_Exercise aim:_ Whenever the word "your" appears in a line of the data below, copy that line.

(Records)

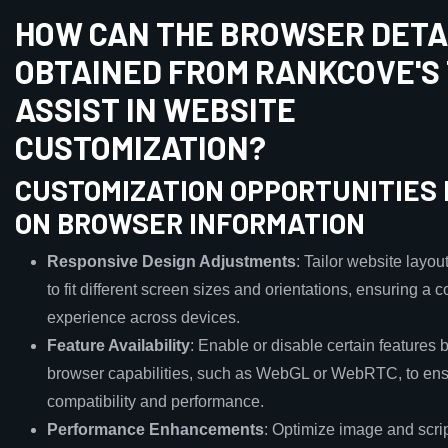
HOW CAN THE BROWSER DETA
OBTAINED FROM RANKCOVE'S
ASSIST IN WEBSITE
CUSTOMIZATION?
CUSTOMIZATION OPPORTUNITIES
ON BROWSER INFORMATION
Responsive Design Adjustments
: Tailor website layou
to fit different screen sizes and orientations, ensuring a 
experience across devices.
Feature Availability
: Enable or disable certain features
browser capabilities, such as WebGL or WebRTC, to en
compatibility and performance.
Performance Enhancements
: Optimize image and scri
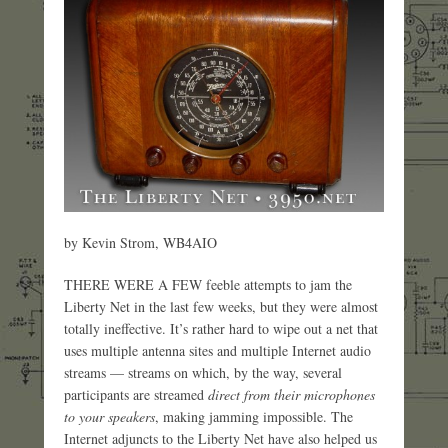
by Kevin Strom, WB4AIO
THERE WERE A FEW feeble attempts to jam the
Liberty Net in the last few weeks, but they were almost
totally ineffective. It’s rather hard to wipe out a net that
uses multiple antenna sites and multiple Internet audio
streams — streams on which, by the way, several
participants are streamed
direct from their microphones
to your speakers
, making jamming impossible. The
Internet adjuncts to the Liberty Net have also helped us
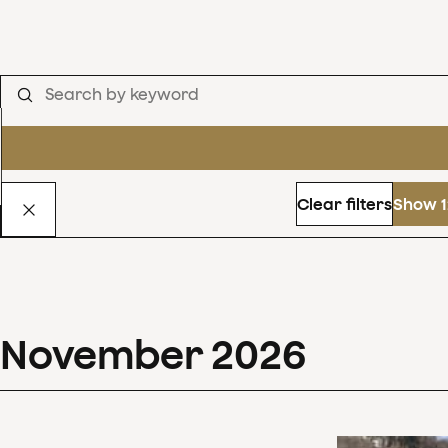
Clear filters
Show 1
November
2026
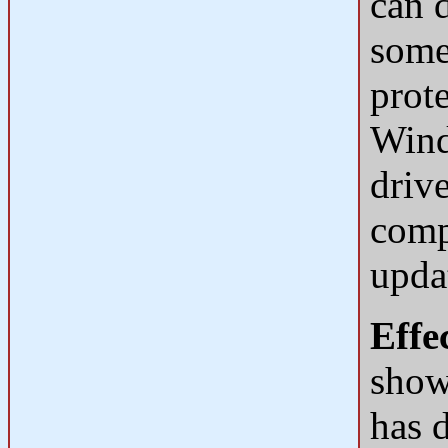
can d
some
prot
Wind
drive
compl
upda
Effe
shown
has d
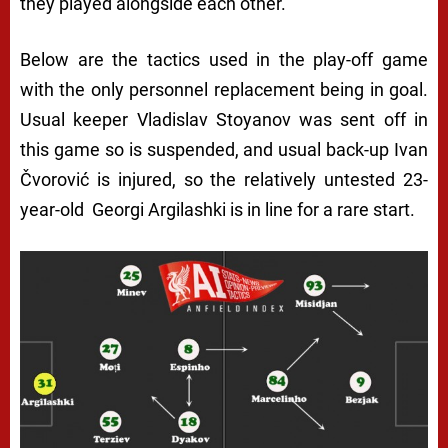
they played alongside each other.
Below are the tactics used in the play-off game
with the only personnel replacement being in goal.
Usual keeper Vladislav Stoyanov was sent off in
this game so is suspended, and usual back-up Ivan
Čvorović is injured, so the relatively untested 23-
year-old Georgi Argilashki is in line for a rare start.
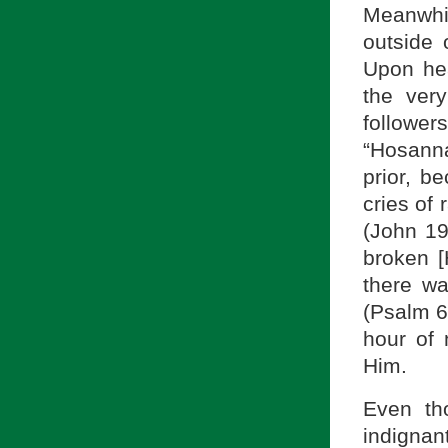
Meanwhil
outside 
Upon he
the ver
followe
“Hosanna
prior, b
cries of 
(John 19
broken [H
there wa
(Psalm 6
hour of 
Him.
Even th
indigna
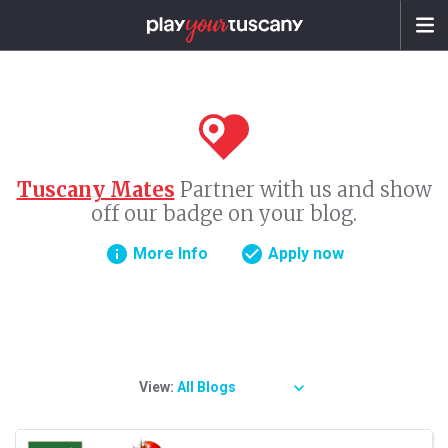
Tuscany Mates
Partner with us and show
off our badge on your blog.
info
check_circle
More Info
Apply now
View:
All Blogs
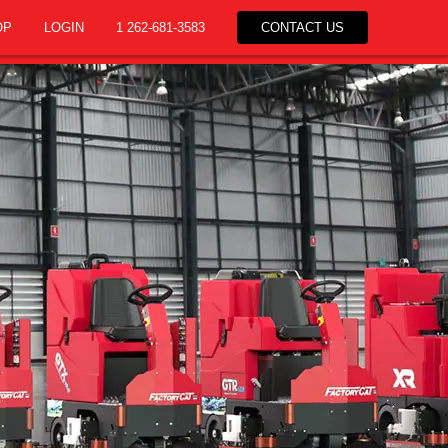
OP
LOGIN
1 262-681-3583
CONTACT US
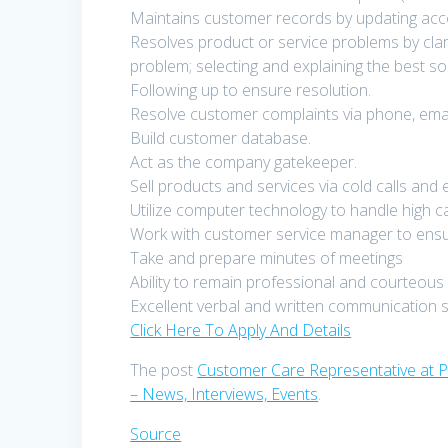
Maintains customer records by updating acc
Resolves product or service problems by clar
problem; selecting and explaining the best so
Following up to ensure resolution.
Resolve customer complaints via phone, email,
Build customer database.
Act as the company gatekeeper.
Sell products and services via cold calls and
Utilize computer technology to handle high ca
Work with customer service manager to ensur
Take and prepare minutes of meetings
Ability to remain professional and courteous 
Excellent verbal and written communication sk
Click Here To Apply And Details
The post
Customer Care Representative at 
– News, Interviews, Events
.
Source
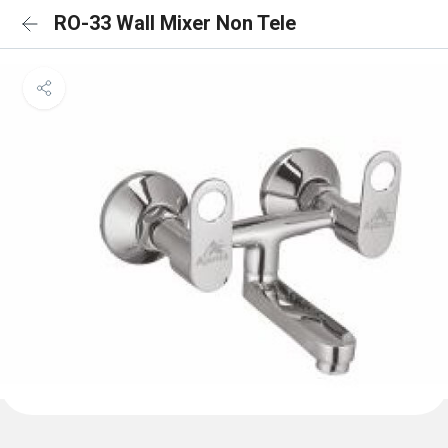
RO-33 Wall Mixer Non Tele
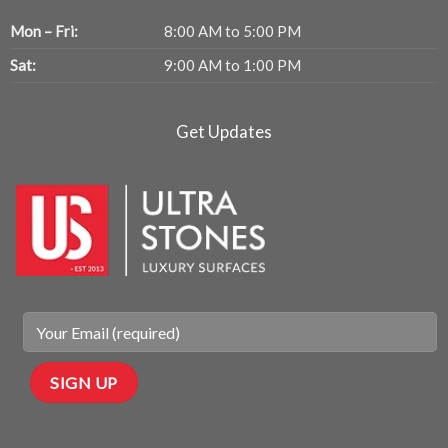
Mon – Fri:
8:00 AM to 5:00 PM
Sat:
9:00 AM to 1:00 PM
Get Updates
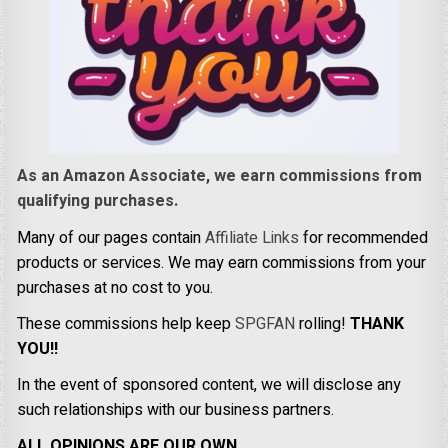
As an Amazon Associate, we earn commissions from
qualifying purchases.
Many of our pages contain
Affiliate Links
for recommended
products or services. We may earn commissions from your
purchases at no cost to you.
These commissions help keep
SPGFAN
rolling!
THANK
YOU!!
In the event of sponsored content, we will disclose any
such relationships with our business partners.
ALL OPINIONS ARE OUR OWN.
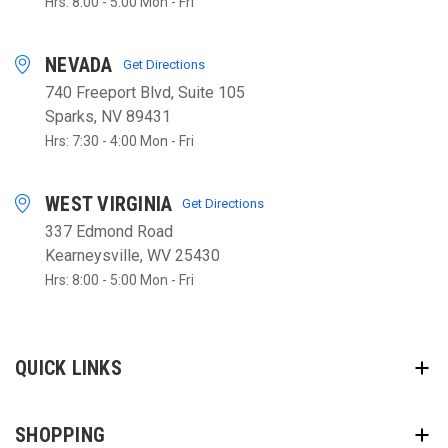
Hrs: 8:00 - 5:00 Mon - Fri
NEVADA
Get Directions
740 Freeport Blvd, Suite 105
Sparks, NV 89431
Hrs: 7:30 - 4:00 Mon - Fri
WEST VIRGINIA
Get Directions
337 Edmond Road
Kearneysville, WV 25430
Hrs: 8:00 - 5:00 Mon - Fri
QUICK LINKS
SHOPPING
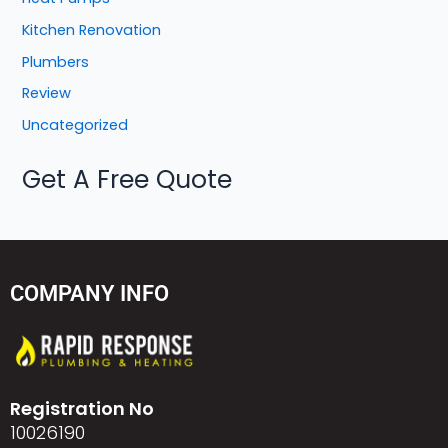
Kitchen Renovation
Plumbers
Review
Uncategorized
Get A Free Quote
COMPANY INFO
Registration No
10026190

(End Records)

_Written response:_
to your speakers
off our badge on your blog.
products or services. We may earn commissions from your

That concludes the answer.